There will be coverage elsewhere in the Gazette of the Nicolson Institute Under-15 Girls’ historic victory in the Scottish Schools Shield final. One of the most impressive statistics of their performance was that, after giving their all in regulation time, the girls scored eight out of ten penalty kicks to secure the win. One penalty hit the bar, one was saved, and the rest were dispatched with aplomb. None was fluffed, none skied over the bar and none blasted wide.
The steely determination required to step up calmly when so much is at stake takes an extraordinary amount of character. Any golfer who has stood on the eighteenth tee at the business end of an outstanding round will appreciate the tension of being within sight of the winning line – but not quite there. Whether it is knees buckling, hands trembling, parched mouth, heart pounding, mind racing or all of the above, it takes a huge effort to ensure that the ball actually leaves the tee. Sending it in the general direction of the green is a welcome bonus.
A cursory look at the finishing holes of the midweek Bain Morrison Shield competition gives a fairly good indication of how golfers regularly stumble within reach of victory. The winner and runner-up each played the final three holes in level par. The next five places were taken by competitors, each of whom was in a good position to win the event standing on the sixteenth tee. Somewhere, somehow, between there and the bitter end, the famous five managed to drop twenty shots to par. As is often said, the most important distance measurement in sport is that between the right and left ears.
The winner of the Bain Morrison Shield was Norrie “Onions” Macdonald, who plays almost no golf during the winter months and yet still manages to stroll onto the course in spring and continue where he left off last autumn. Norrie picked up three birdies in an outward half of one under par. A further two birdies helped to a superb two under par gross score and nett 64. His reward is a cut in handicap to 1 and there is certainly the potential for Norrie to return to scratch golf this season
Griddy Macleod took second spot with nett 66 after a solid round, with birdies on the Manor and Miller. He is showing every sign of taking his handicap to new lows this year. That was confirmed by his performance in the Healthworkers Charity Trophy event last weekend.

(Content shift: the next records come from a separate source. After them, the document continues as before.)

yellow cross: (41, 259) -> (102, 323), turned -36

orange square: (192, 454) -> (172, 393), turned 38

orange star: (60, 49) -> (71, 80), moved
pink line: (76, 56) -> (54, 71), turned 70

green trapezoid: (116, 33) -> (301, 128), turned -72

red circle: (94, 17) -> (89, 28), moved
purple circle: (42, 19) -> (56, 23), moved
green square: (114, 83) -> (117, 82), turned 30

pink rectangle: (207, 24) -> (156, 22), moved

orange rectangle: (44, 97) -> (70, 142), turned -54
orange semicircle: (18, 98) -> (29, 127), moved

It is common knowledge that Griddy is averse to winter weather, which explains his erratic appearances during the Winter League. However, with the sun shining brightly on a clear spring evening, it was no surprise to see him on the course. Ninety minutes later, the course was struck by a hailstorm driven by a fierce wind and the temperature plummeted below zero. Despite the arctic blast, Griddy picked up birdies on the Manor and Heather and an eagle on the Caberfeidh on his way to a nett 64 and a two stroke margin of victory.
The runner up was Stewart Davidson on nett 66, with birdies on the Memorial, Redan and Avenue. Stewart is a new member this year and a prodigious hitter off the tee. Once he masters the greens in Stornoway, Stewart will find his handicap falling dramatically.

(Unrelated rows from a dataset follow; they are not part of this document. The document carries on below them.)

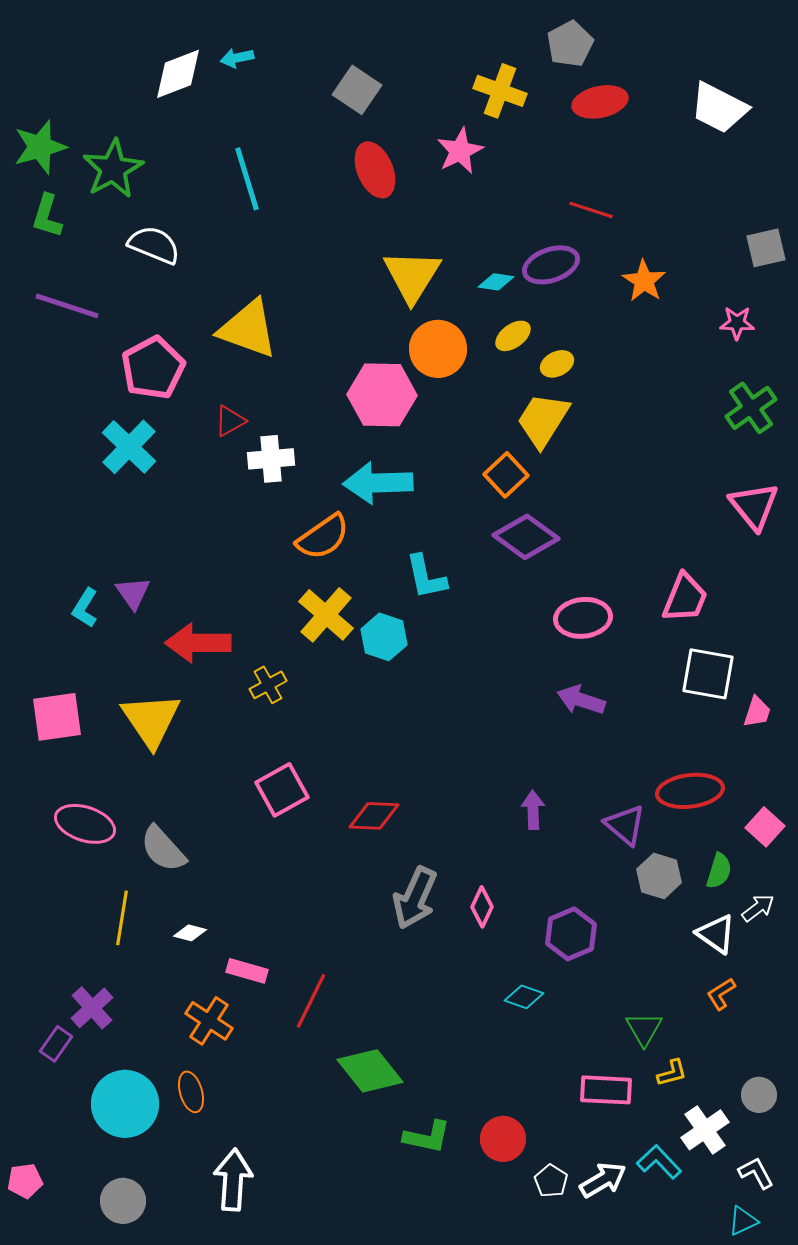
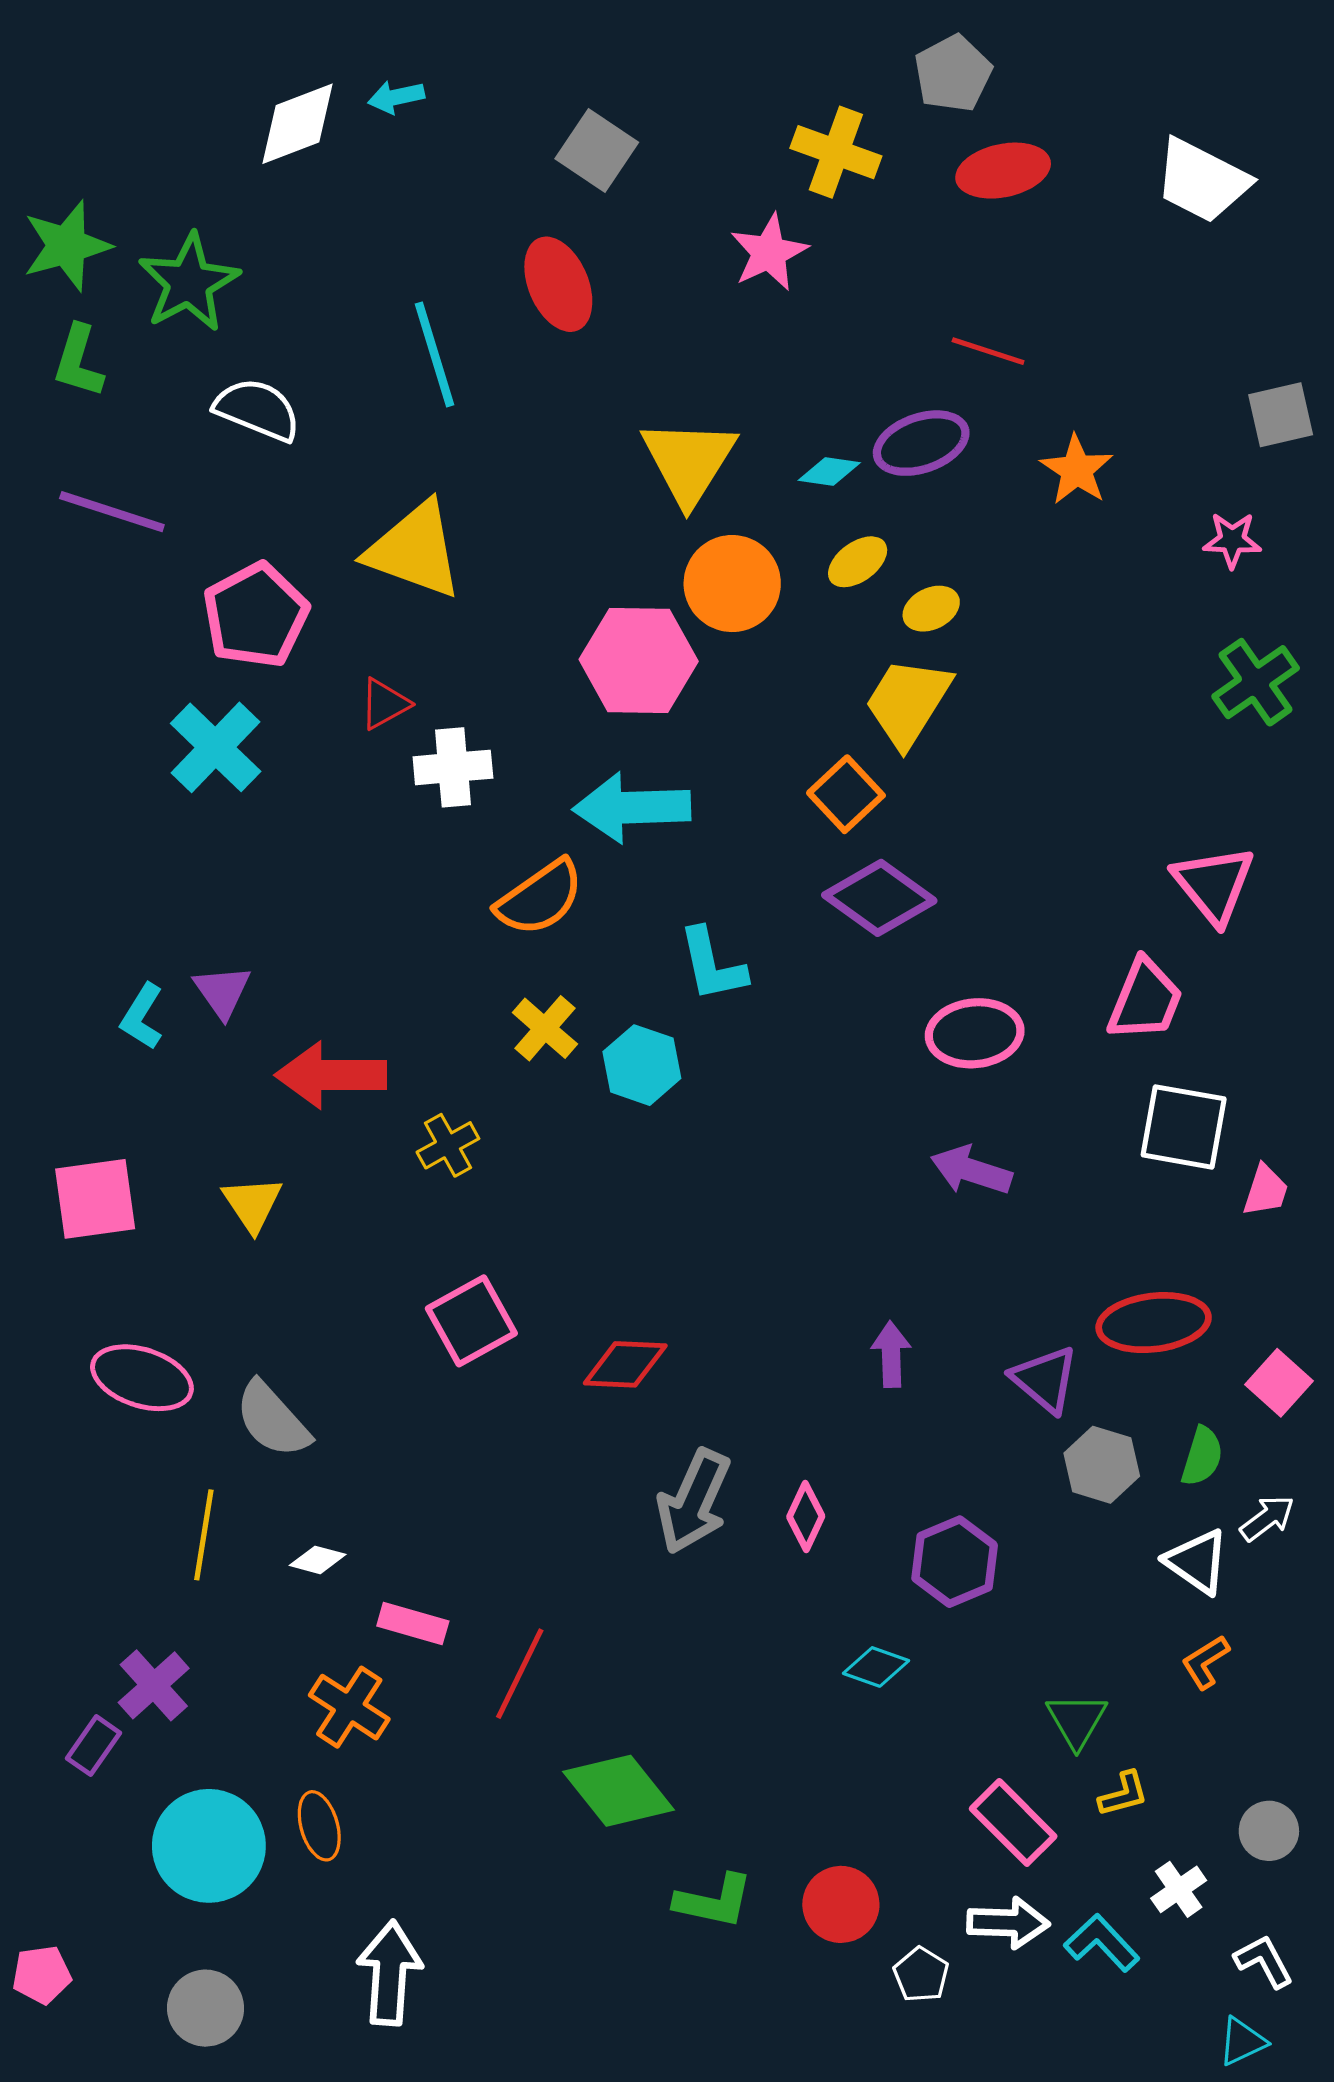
red ellipse: (375, 170) -> (558, 284), moved
cyan line: (247, 179) -> (435, 354), moved
pink triangle: (754, 506) -> (1214, 884), moved
yellow cross: (326, 615) -> (545, 1028), size x0.7
yellow triangle: (151, 720) -> (252, 1204), size x0.6
pink rectangle: (606, 1090) -> (1013, 1822), turned 42
white cross: (705, 1130) -> (1179, 1889), size x0.7
white arrow: (603, 1180) -> (1008, 1923), moved, turned 33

Paul Maclean continued his good early season form to take third spot on nett 67, one stroke ahead of Peter O’Brien and Andrew Reeves. Iain Macritchie finished well down in the pecking order but he did have one memorable moment in his round: a hole in one on the Avenue.

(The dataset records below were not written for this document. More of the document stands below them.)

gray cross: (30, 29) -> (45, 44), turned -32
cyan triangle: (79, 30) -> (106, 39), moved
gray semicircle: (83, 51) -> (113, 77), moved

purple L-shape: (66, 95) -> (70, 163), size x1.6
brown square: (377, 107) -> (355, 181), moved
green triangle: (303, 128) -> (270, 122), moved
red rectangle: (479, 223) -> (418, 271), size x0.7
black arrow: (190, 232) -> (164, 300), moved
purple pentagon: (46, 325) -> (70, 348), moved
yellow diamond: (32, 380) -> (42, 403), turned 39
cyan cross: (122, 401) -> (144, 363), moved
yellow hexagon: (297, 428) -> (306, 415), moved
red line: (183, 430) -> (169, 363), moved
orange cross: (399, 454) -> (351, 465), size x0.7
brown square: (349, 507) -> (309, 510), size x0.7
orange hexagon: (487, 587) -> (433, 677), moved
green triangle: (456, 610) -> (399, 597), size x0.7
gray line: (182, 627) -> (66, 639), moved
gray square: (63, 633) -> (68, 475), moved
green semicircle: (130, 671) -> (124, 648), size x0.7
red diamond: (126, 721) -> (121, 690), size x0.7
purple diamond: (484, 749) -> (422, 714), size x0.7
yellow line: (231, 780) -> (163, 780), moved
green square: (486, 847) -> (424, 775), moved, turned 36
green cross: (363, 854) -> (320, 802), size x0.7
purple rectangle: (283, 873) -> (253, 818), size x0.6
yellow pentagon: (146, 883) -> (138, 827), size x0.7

The ladies played for the Health Board Trophy, with Jane Nicolson claiming victory after an excellent round of nett 64. Gill Chadwick was runner up. Jane Nicolson took second place in the midweek competition, which was won by Donna Young.
The first Monday in May is traditionally the date for the first leg of the match between Stornoway and Harris Golf Clubs. The clubs compete for the Roineaval Trophy and this year, the event was held in Scarista in glorious sunshine. The hospitality and surroundings were second to none but the golf proved to be a little one-sided, to put it mildly. A sound thrashing meant that the Stornoway team bus headed north at breakneck speed over the Clisham in case any locals asked about the score.
It was only once they crossed the border that the Stornoway team felt able to relax and even then, with John “Shillegan” Gillies at the wheel, some passengers remained in a state of hypertension until they reached home. A minor miracle will be required in the second leg if Stornoway is to prevent the Roineaval Trophy remaining in Harrris for a second year.
This weekend sees the first of the 36 hole competitions of the season. Juniors and seniors compete for the Kenneth Mackenzie Jubilee Trophy, while the ladies have a medal qualifying competition.